29.4.10

Drama, does taught me a lot

Everyone was worried before the result coming out....
And I, without internet connection....
Do nothing at home and just continue my drama series....
It's nothing much to talk about the result....
I'm satisfied with it and yet I have to think about my next step....
Waiting for another interview and result to decide wheather I could get into degree in May....
I've done everything that I could do....
I have plan and I have work it out....
But still, I couldn't manipulate the result....
Reality huh?
It's just life....

I've watched another 3 drama series recently....
It's quite a success for me to watch such a number of drama and movies in this sem break....
And I'm highly recommended here the drama I had watched....
Code blue season 2....
Maybe you should watch season 1 first because it's related.
It's a japanese drama series which talks about 4 young training doctor working in EMS(emergency medical service). There is a helicopter service in the hospital to make the drama special. There are many different kind of story in each episode. For every rescue, for every emergency operation or surgery, there is something related to life and tell us how weak a life could be. It could be a second to decide a live or death.
In life there are so much hesitation when we making decision, but for a doctor, they could not be hesitate and have to make the right decision in a second. In fact, a life is in their hands.
I also realized that some injury or wound can be cure through surgery or treatment, at least it can be seen or scan through X-ray. But internal hurt or psychologically hurt cannot be seen or might need much more time to be cured. That's why I'm more firm to study my psychology in degree.
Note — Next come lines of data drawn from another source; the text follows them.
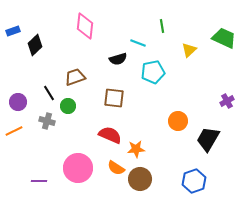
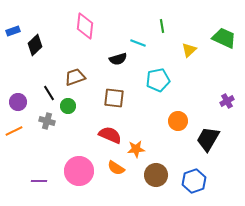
cyan pentagon: moved 5 px right, 8 px down
pink circle: moved 1 px right, 3 px down
brown circle: moved 16 px right, 4 px up
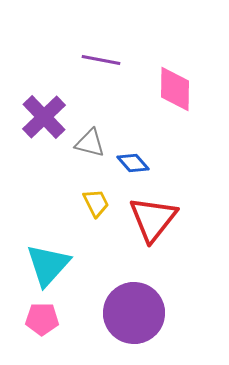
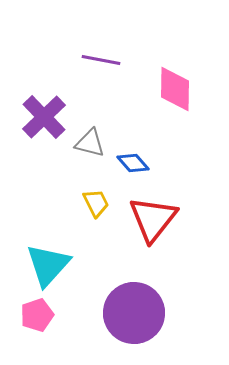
pink pentagon: moved 5 px left, 4 px up; rotated 20 degrees counterclockwise
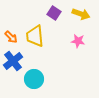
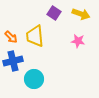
blue cross: rotated 24 degrees clockwise
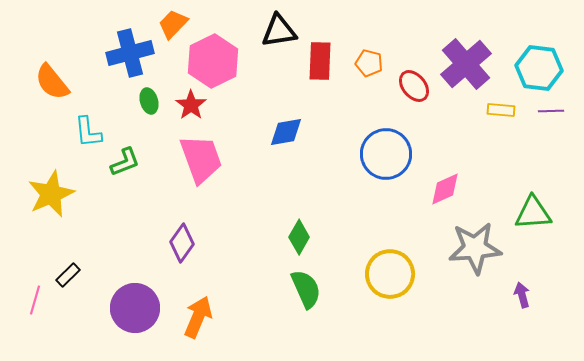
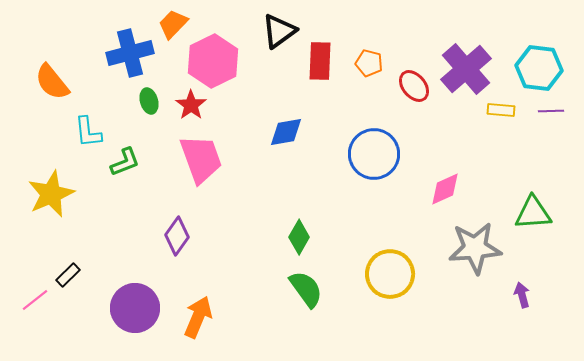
black triangle: rotated 27 degrees counterclockwise
purple cross: moved 5 px down
blue circle: moved 12 px left
purple diamond: moved 5 px left, 7 px up
green semicircle: rotated 12 degrees counterclockwise
pink line: rotated 36 degrees clockwise
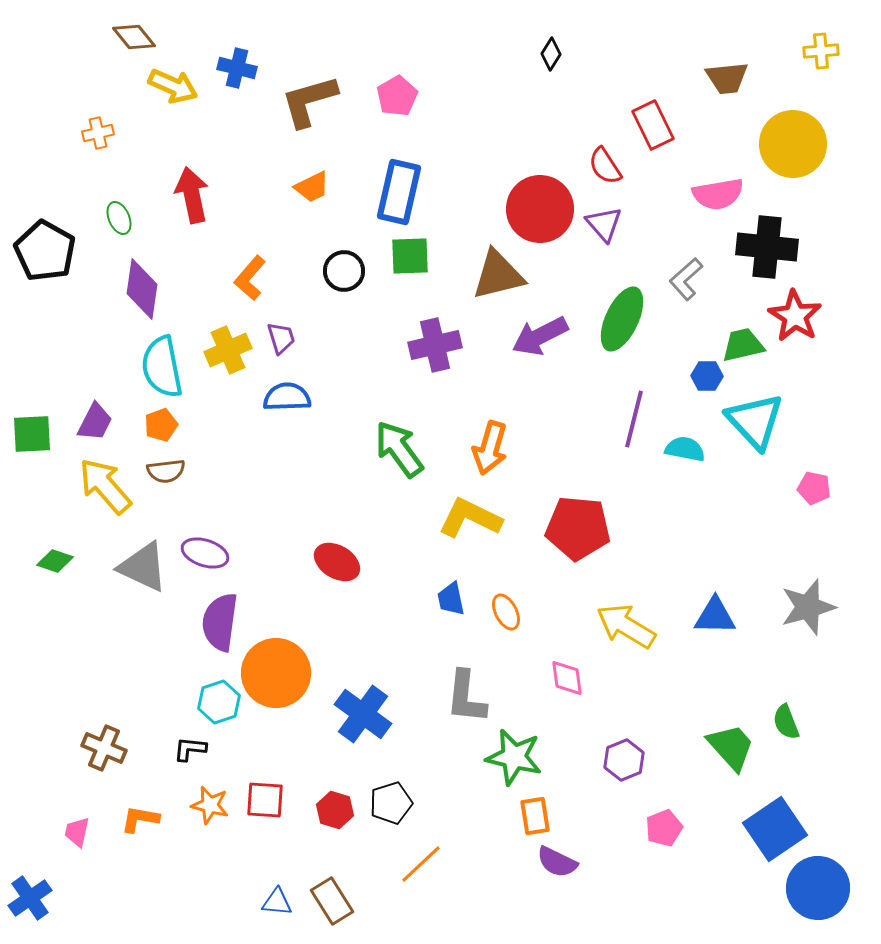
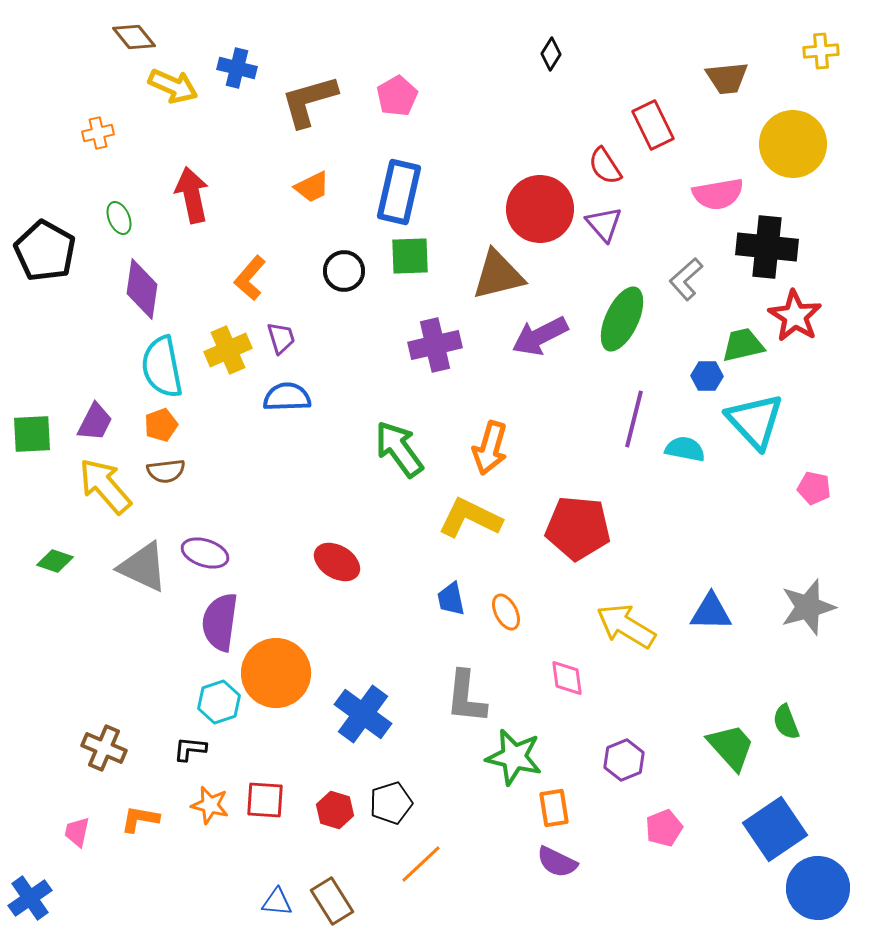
blue triangle at (715, 616): moved 4 px left, 4 px up
orange rectangle at (535, 816): moved 19 px right, 8 px up
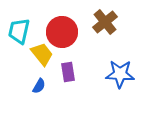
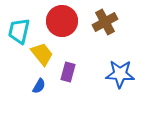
brown cross: rotated 10 degrees clockwise
red circle: moved 11 px up
purple rectangle: rotated 24 degrees clockwise
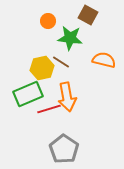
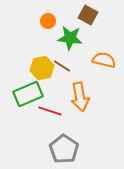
brown line: moved 1 px right, 4 px down
orange arrow: moved 13 px right
red line: moved 1 px right, 2 px down; rotated 35 degrees clockwise
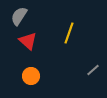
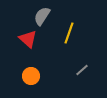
gray semicircle: moved 23 px right
red triangle: moved 2 px up
gray line: moved 11 px left
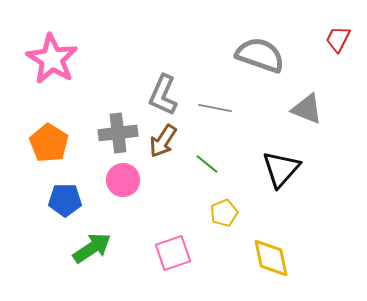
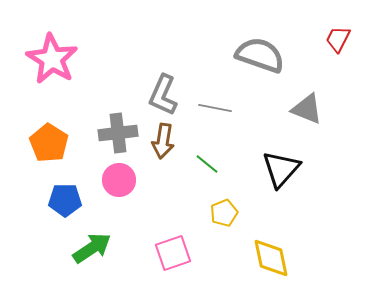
brown arrow: rotated 24 degrees counterclockwise
pink circle: moved 4 px left
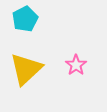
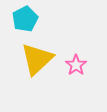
yellow triangle: moved 11 px right, 10 px up
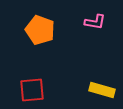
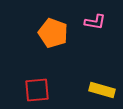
orange pentagon: moved 13 px right, 3 px down
red square: moved 5 px right
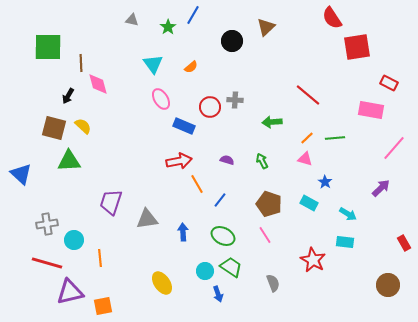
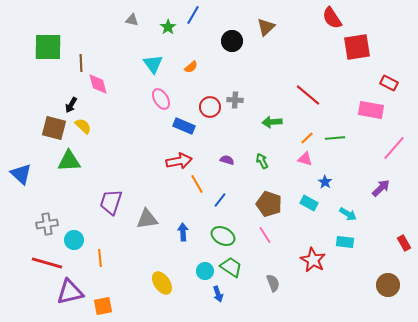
black arrow at (68, 96): moved 3 px right, 9 px down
In fact it brings me to another drama series--Lie to me
I was just stated today. It's 3 season long and recommended by yongwei. It's really amazing when I first watched the first episode. The story tells about a deception expert who can study the people wheather is telling a lie or not by watching or observing the facial expression, gesture and eye contact. It's really interesting if I could use this knowledge to obeserve people or what is more use in psychology.
If you were interesting in observing people or study the people, that's the drama you should watch.

Another drama which I have to finish it few months ago.
But I just dont have time to do it.
It's Kyle XY season 3.
Finally I finish it but still the story haven't ended.
Still, I'm waiting for season 4 =)

I think holiday will come to an end as I will back KL the following week.
Going to hang out for the remaining days here.
Enjoy =)

28.4.10

Unbreakable bond

I know whoever did wrong....
neither you nor I never did wrong....
There are still an unbreakable bond between us....
No matter how sad or angry I do.....
Is 'did'...
I will just go ahead....
Do whatever I have said before....

The most important is....
We are still FAMILY....

雨夜,我要去那里找彩虹?

我知道自己不善于言语……
宁愿把一切吞了……
也不会说出来……
只是不想你为了我担心……
只是想你过得好一点……
没想到会令你更难堪……
可惜的是我并不优秀……
如果自己能够争气一些……
那就不必靠你们了……

你总是担心我……
知不知道我并不重要?……
我还年轻……
要做什么怎么做……
都有自己的一套……
总是什么都收在心里……
不善用言语……
其实你我都是一样……
那么的关心彼此……
却不希望对方为自己担心……

你总是说我……
当我是小孩子似的……
但我已长大了……
知道自己在做什么……
也懂要怎么去做……

你总说:“如果是他在就好了……”
我心想:“其实有你就足够了……”
别人不懂没关系……
但是血脉相连的人竟然不懂……
对他好失望……
心……
真的疼了……
看着你我好无奈……
答应自己……
不能再让你伤心了……

你很坚强……
我也会像你一样……
我先会照顾好自己……
才有能力照顾你……
不会勉强……
不会给自己太多压力……
自己要先快乐……
因为这样才可以带给你快乐……

雨后的黑夜里……
我找不到彩虹……
原来我不需要雨后的彩虹……
因为有了你的笑容……

27.4.10

不须会飞的超人♥杰伦

等了差不多一年……

终于给我等到了……
相信很多的杰伦迷也和我一样等了一段时间了……
结果今天去update了一下……
check到了新专辑要出了!

更劲爆的是他的世界巡回演唱会!!!!
期待期待……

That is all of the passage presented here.